Locate the line `client = Client("http://localhost:7860/")` in `cli_app.py` and ensure it points to the correct address where your Docker container is accessible.
Then, you can run the CLI as usual:
```bash
python cli_app.py <log_file_path> <filter_file_path> [-o <output_file_path>]
```
4. **Stopping the services:**
To stop the running Docker containers, use:
```bash
docker compose down
```
### Web Interface (Gradio App)
To launch the interactive web interface:
1. **Start the application:**
Ensure your virtual environment is activated.
```bash
python app.py
```
2. **Access the UI:**
Open your web browser and navigate to the URL displayed in your terminal (usually `http://127.0.0.1:7860`).
**How to use:**
* **Upload Log File:** Click the "Upload Log File" button to select your log file.
* **Add Filters:** Choose a "Filter Type" (e.g., "Include Text", "Exclude Regex"), enter a "Filter Value", and check "Case Sensitive" if needed. Click "Add Filter".
* **Manage Filters:** Applied filters will appear in the "Applied Filters" list. You can select a filter and use "Remove Selected Filter", "Move Up", or "Move Down" to adjust them.
* **Save/Load Filters:** Use "Save Filters" to download your current filter configuration as a JSON file, or "Load Filters (.json)" to upload a previously saved configuration.
* **Save Filtered Log:** After applying filters, click "Save Filtered Log" to download the processed log content.
### Command-Line Interface (CLI)
To process log files using the CLI, the Gradio web application (`app.py`) **must be running** in the background, as the CLI interacts with its API.
1. **Ensure the Gradio app is running:**
Open a separate terminal, activate your virtual environment, and run:
```bash
python app.py
```
Keep this terminal open.
2. **Run the CLI tool:**
In a new terminal, activate your virtual environment and use `cli_app.py`:
```bash
python cli_app.py <log_file_path> <filter_file_path> [-o <output_file_path>]
```
* `<log_file_path>`: The path to the input log file you want to process.
* `<filter_file_path>`: The path to a JSON file containing your filter configurations (e.g., `filters.json` saved from the web UI).

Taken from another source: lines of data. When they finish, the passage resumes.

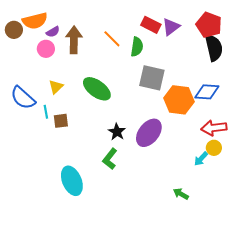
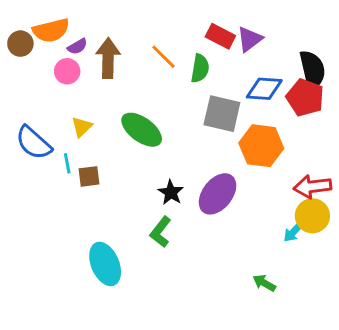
red pentagon: (209, 25) -> (305, 98), moved
blue diamond: (207, 92) -> (264, 89), moved
yellow circle: (214, 148) -> (312, 216), size x1.5

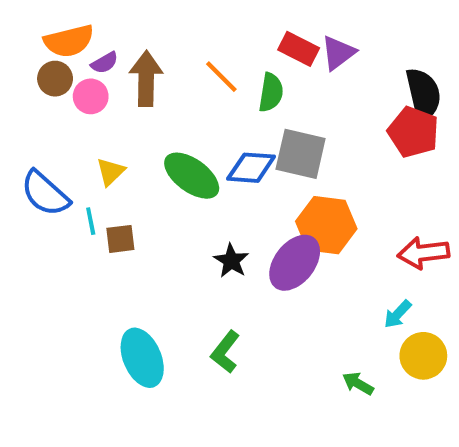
brown circle: (20, 44) -> (55, 79), moved
blue diamond: (264, 89) -> (251, 168), moved
orange hexagon: (261, 146) -> (326, 225), moved
yellow circle: (312, 216) -> (423, 356), moved
green L-shape: (161, 232) -> (225, 352), moved

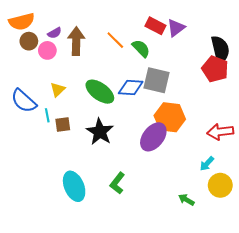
orange semicircle: (69, 41) -> (22, 22), moved
green semicircle: (271, 92) -> (141, 48), turned -54
black star: (231, 261) -> (100, 132), moved, size x1.5

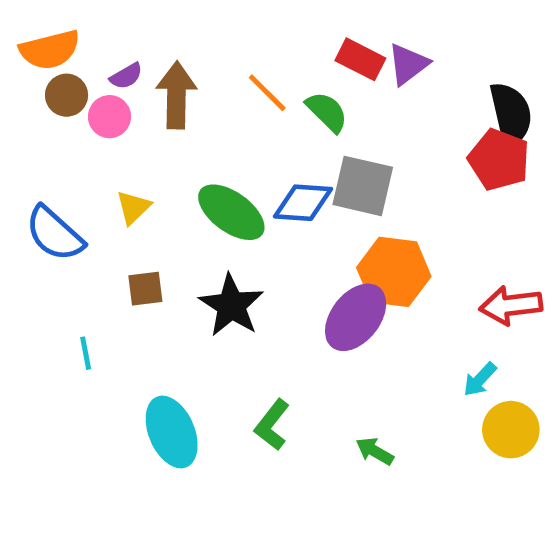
cyan line: (47, 115) -> (86, 353), moved
green arrow: (186, 200) -> (375, 451), moved

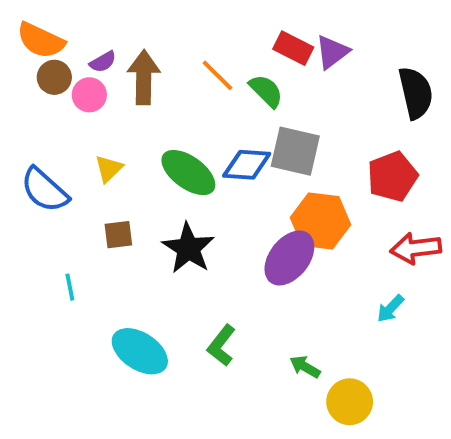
orange semicircle: (50, 50) -> (41, 40), turned 39
red pentagon: (499, 160) -> (392, 176), moved, turned 30
yellow circle: (511, 430) -> (350, 402), moved
cyan ellipse: (172, 432) -> (140, 351), turned -34

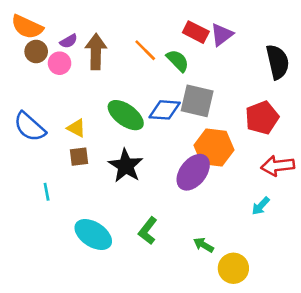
yellow triangle: (109, 169) -> (76, 128), moved, turned -48

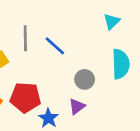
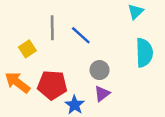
gray circle: (85, 79) -> (100, 70), moved

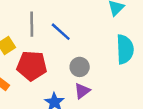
red pentagon: (52, 85) -> (32, 66), moved

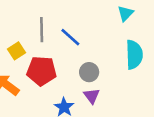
purple triangle: (82, 91) -> (92, 96), turned -30

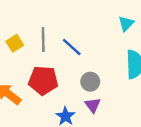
yellow square: (17, 51) -> (15, 43), moved

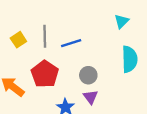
blue line: (72, 47) -> (71, 43), turned -60
red pentagon: (43, 80) -> (45, 74), turned 30

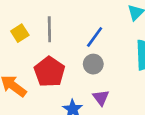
blue line: (71, 43) -> (95, 37), moved, turned -36
gray circle: (88, 75) -> (93, 64), moved

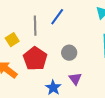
yellow square: (20, 33) -> (12, 40), moved
blue line: (95, 37) -> (57, 17), moved

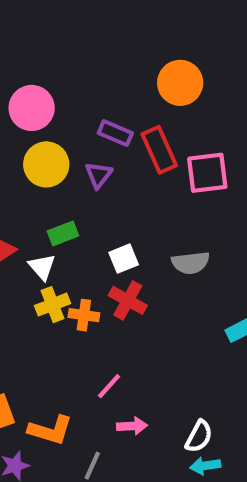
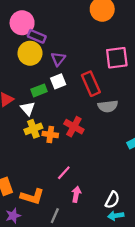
purple rectangle: (115, 133) -> (37, 36), moved
red rectangle: (159, 150) -> (91, 84), moved
white square: (124, 259) -> (58, 81), moved
pink arrow: (132, 426) -> (76, 194), turned -77

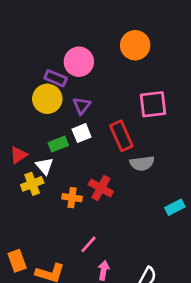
pink circle: (22, 23) -> (79, 62), moved
yellow cross: (33, 129) -> (32, 184), moved

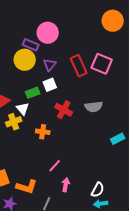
orange circle: (135, 45) -> (113, 21), moved
pink square: (153, 104) -> (102, 64), turned 30
red rectangle: (121, 136) -> (79, 66), moved
red cross: (101, 188) -> (64, 110), moved

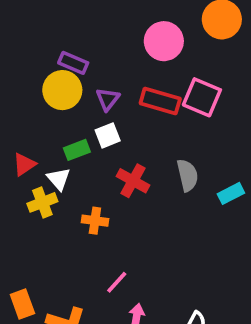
pink circle: (48, 33) -> (164, 41), moved
red rectangle: (79, 66) -> (160, 101), turned -50
gray semicircle: (94, 107) -> (187, 175), turned -96
cyan rectangle: (118, 139) -> (231, 193), moved

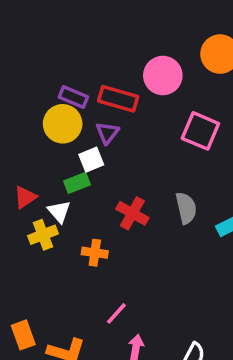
red rectangle: (160, 101) -> (118, 99), moved
white square: (108, 135) -> (91, 160), moved

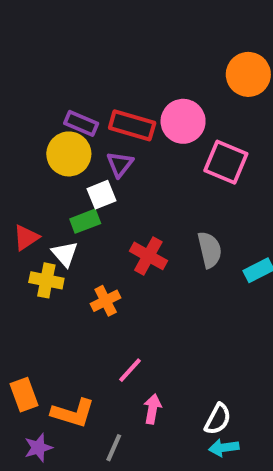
pink circle: (163, 75) -> (183, 121), moved
yellow cross: (43, 235) -> (46, 280), turned 32
orange cross: (95, 253) -> (106, 301), turned -35

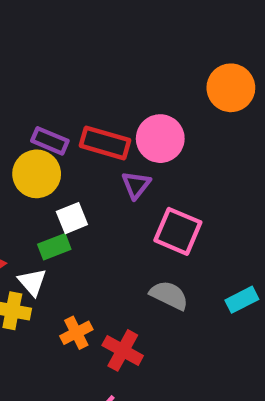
pink square: (226, 162) -> (178, 231), moved
purple triangle: (120, 164) -> (136, 185), moved
gray semicircle: (210, 250) -> (169, 295), moved, turned -51
red cross: (148, 256) -> (123, 350), moved

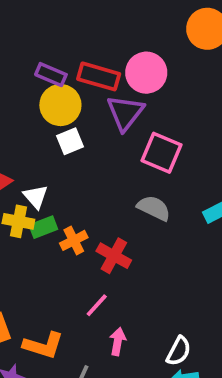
yellow circle: (37, 174) -> (60, 105), moved
purple triangle: (136, 185) -> (125, 113), size x1.5
green rectangle: (54, 247) -> (43, 227), moved

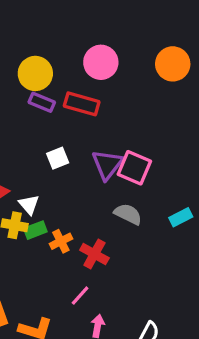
pink circle: (146, 73) -> (101, 62), moved
yellow circle: (60, 105) -> (35, 73), moved
purple triangle: (125, 113) -> (107, 165), moved

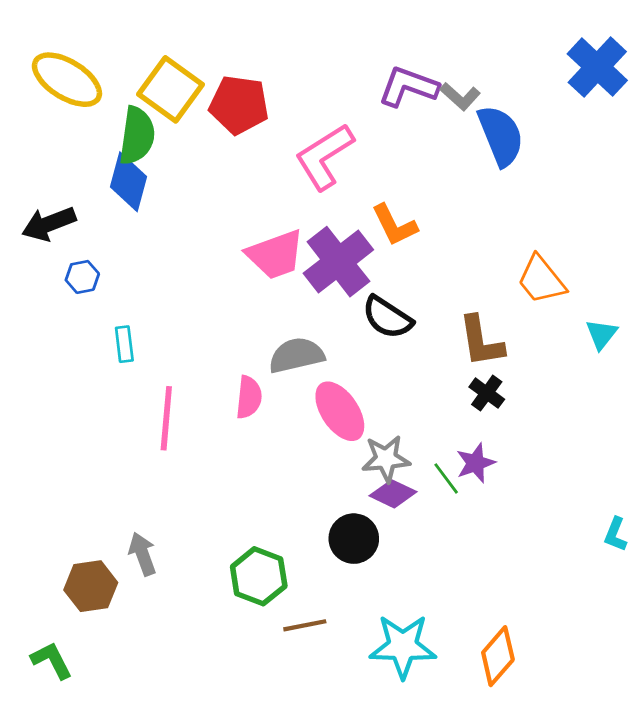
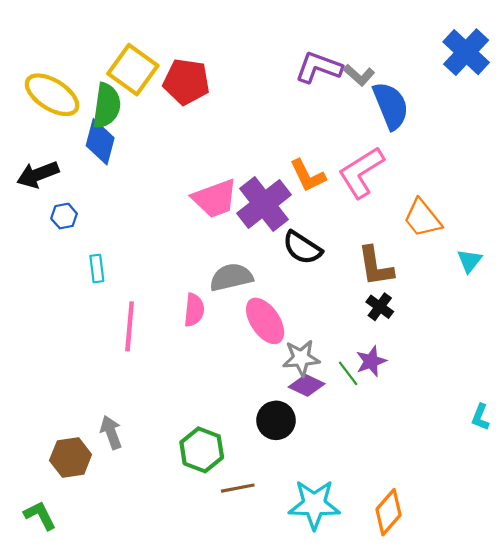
yellow ellipse: (67, 80) -> (52, 95), moved
pink L-shape: (324, 157) -> (361, 172), moved

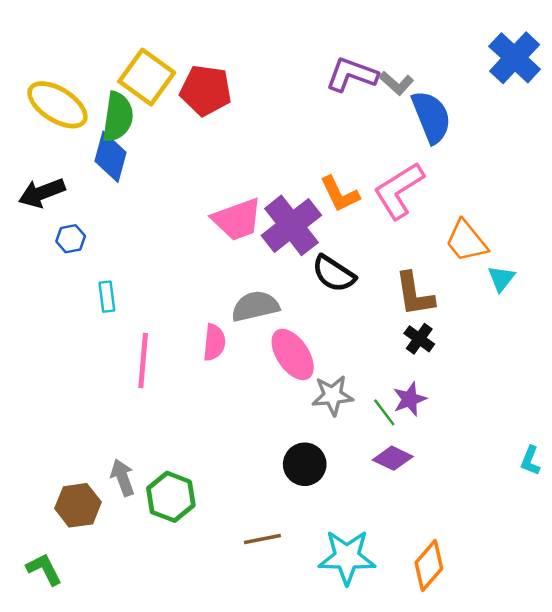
cyan triangle: (469, 261) -> (501, 278), moved
purple diamond: (307, 385) -> (393, 458), moved
green hexagon: (202, 450) -> (171, 497), moved

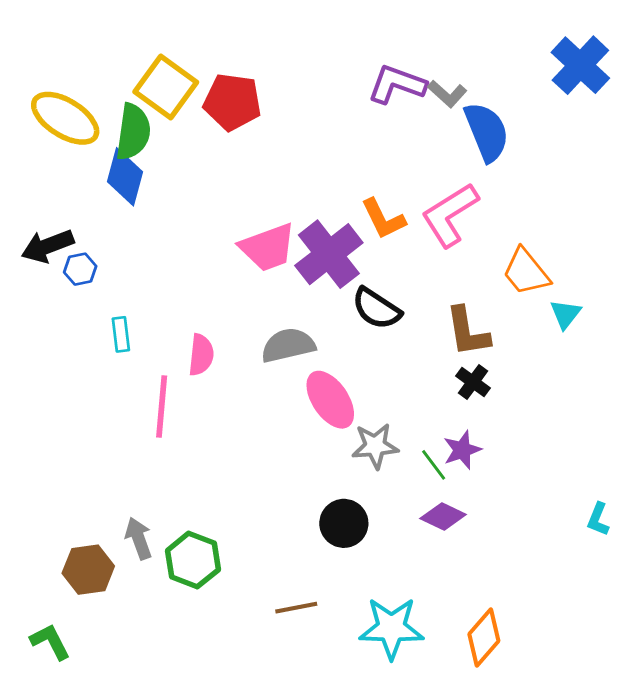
black arrow: (42, 193) -> (47, 246), moved
pink semicircle: (214, 342) -> (201, 355), moved

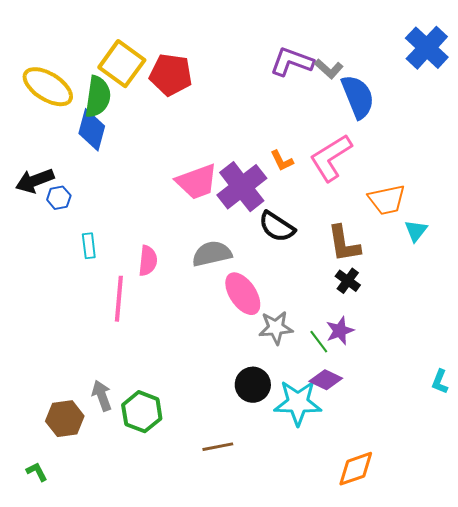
orange L-shape: (383, 219) -> (282, 161), size x0.7
orange trapezoid: (526, 272) -> (387, 200), turned -63
cyan star: (391, 628) -> (298, 403), moved
orange diamond: (484, 638) -> (356, 469), turned 30
green L-shape: (50, 642) -> (37, 472), size x0.7

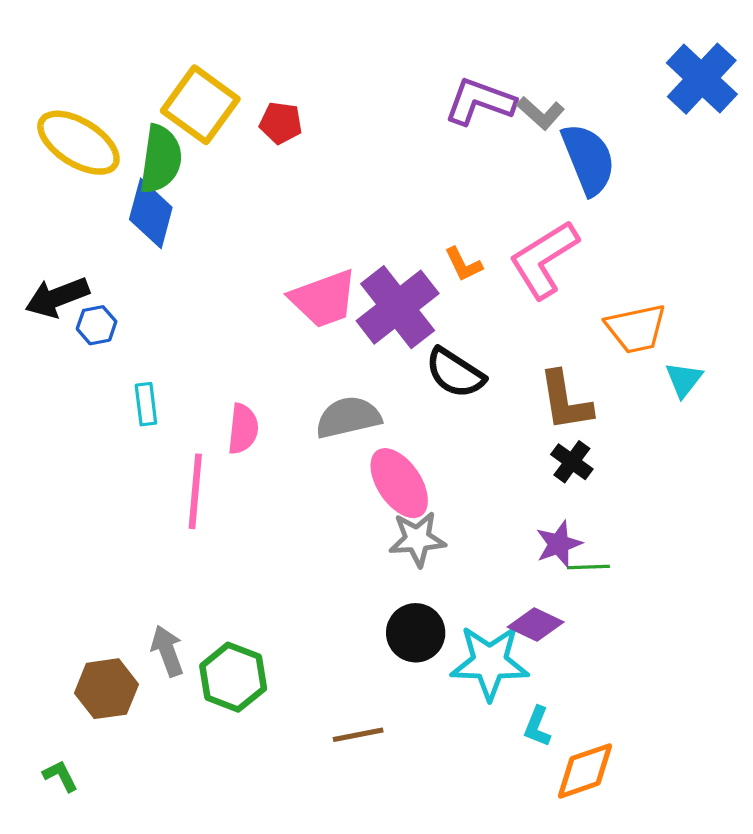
red pentagon: (171, 75) -> (281, 123), size x0.6
gray star: (276, 328) -> (417, 539), moved
green line: (319, 342) -> (588, 567), moved, turned -55
cyan L-shape: (440, 382) -> (537, 727), moved

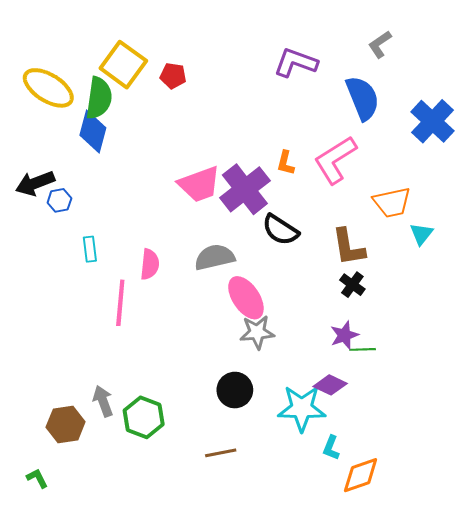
blue cross: (702, 79) -> (433, 121), moved
gray L-shape: (541, 113) -> (380, 44), moved, turned 104
orange L-shape: (463, 264) -> (286, 163), turned 40
black circle: (416, 633) -> (235, 390), moved

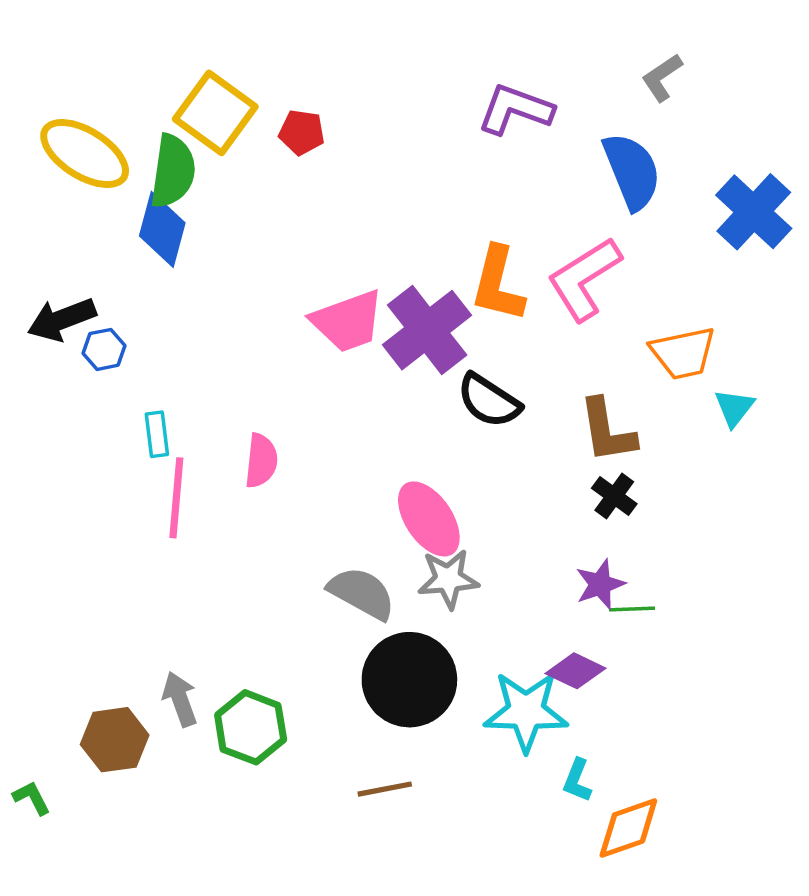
orange L-shape: (286, 163) -> (498, 284), size x1.8
gray semicircle: (215, 257) -> (362, 593), moved, turned 42
pink line: (120, 303) -> (176, 498), moved
black circle: (235, 390) -> (409, 680), size x1.5
green L-shape: (37, 478) -> (32, 798), moved

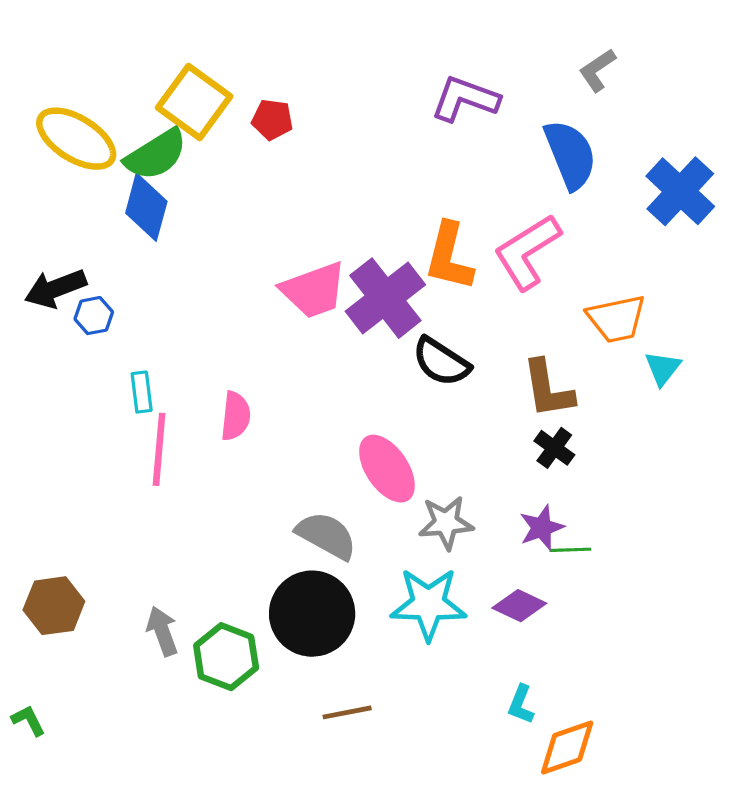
green semicircle: (173, 171) -> (156, 155), turned 50
gray star: (448, 579) -> (446, 523), moved
black circle: (409, 680) -> (312, 614), moved
cyan star: (526, 711) -> (428, 604), moved
brown hexagon: (115, 740) -> (54, 606), moved

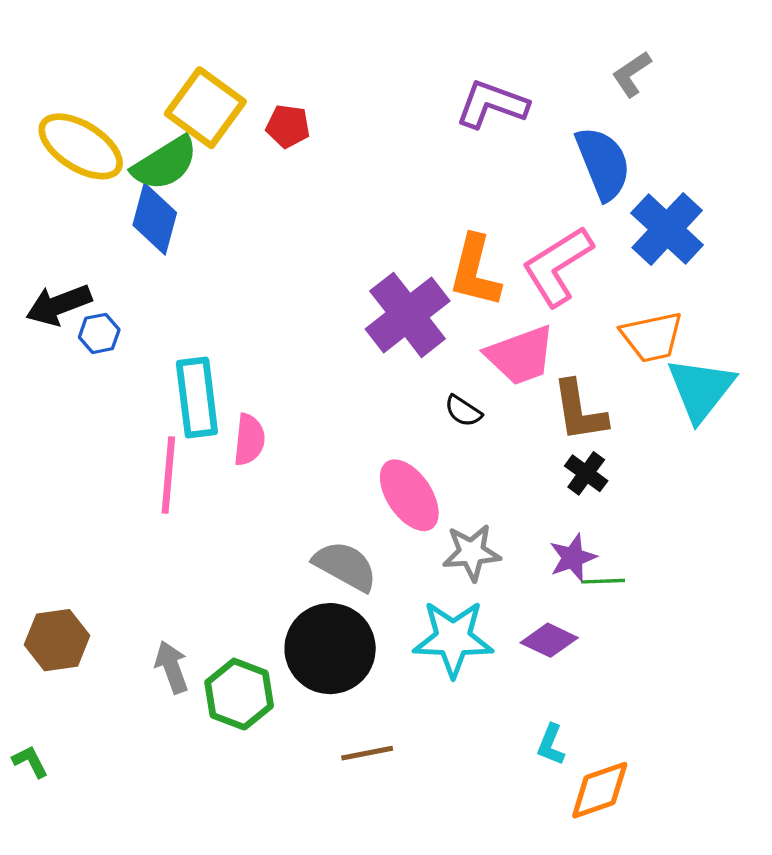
blue cross: (680, 191) -> (667, 229), moved
pink trapezoid: (314, 290) -> (520, 355), moved
black semicircle: (441, 362) -> (463, 411), moved, size x0.6
cyan triangle: (663, 368) -> (701, 389), size x1.8
cyan rectangle: (142, 392) -> (197, 398), moved, size x1.8

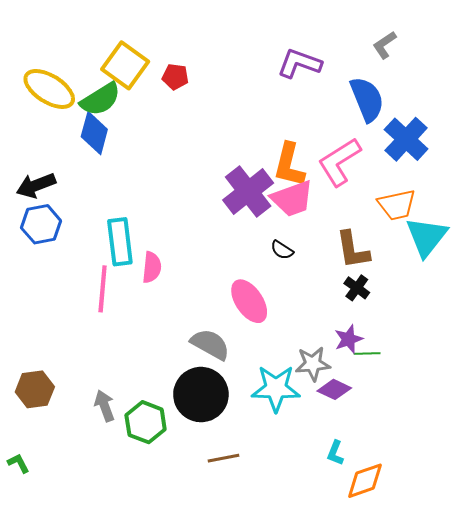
blue hexagon: (99, 333) -> (41, 224), moved, size x1.6
pink trapezoid: (520, 355) -> (292, 199), moved
gray star: (472, 553) -> (313, 364), moved

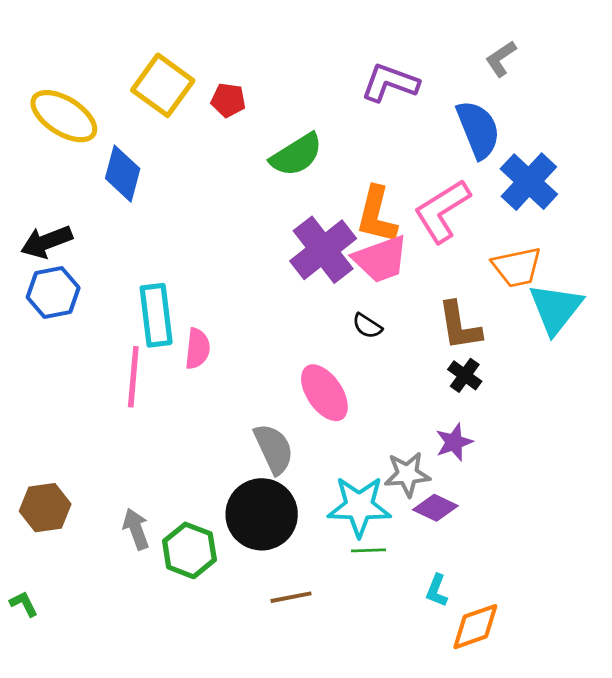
green semicircle: (100, 99) -> (296, 155), moved
gray semicircle: (210, 344) -> (274, 449), turned 36
green line: (367, 354) -> (369, 550), moved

* `-o <output_file_path>` (optional): The path where the filtered log content will be saved. If not provided, a default name will be generated (e.g., `your_log_filters_filtered.txt`).
**Example:**
```bash
python cli_app.py my_application.log my_filters.json -o processed_log.txt
```
## Filter File Format
Filter configurations are saved and loaded as JSON files. Each filter is an object within a list, with the following structure:
```json
[
{
"type": "Include Text",
"value": "ERROR",
"case_sensitive": true
},
{
"type": "Exclude Regex",
"value": "DEBUG|INFO",
"case_sensitive": false
}
]
```
* `type`: Can be "Include Text", "Exclude Text", "Include Regex", or "Exclude Regex".
* `value`: The string or regex pattern for the filter.
* `case_sensitive`: A boolean (`true` or `false`) indicating whether the filter should be case-sensitive.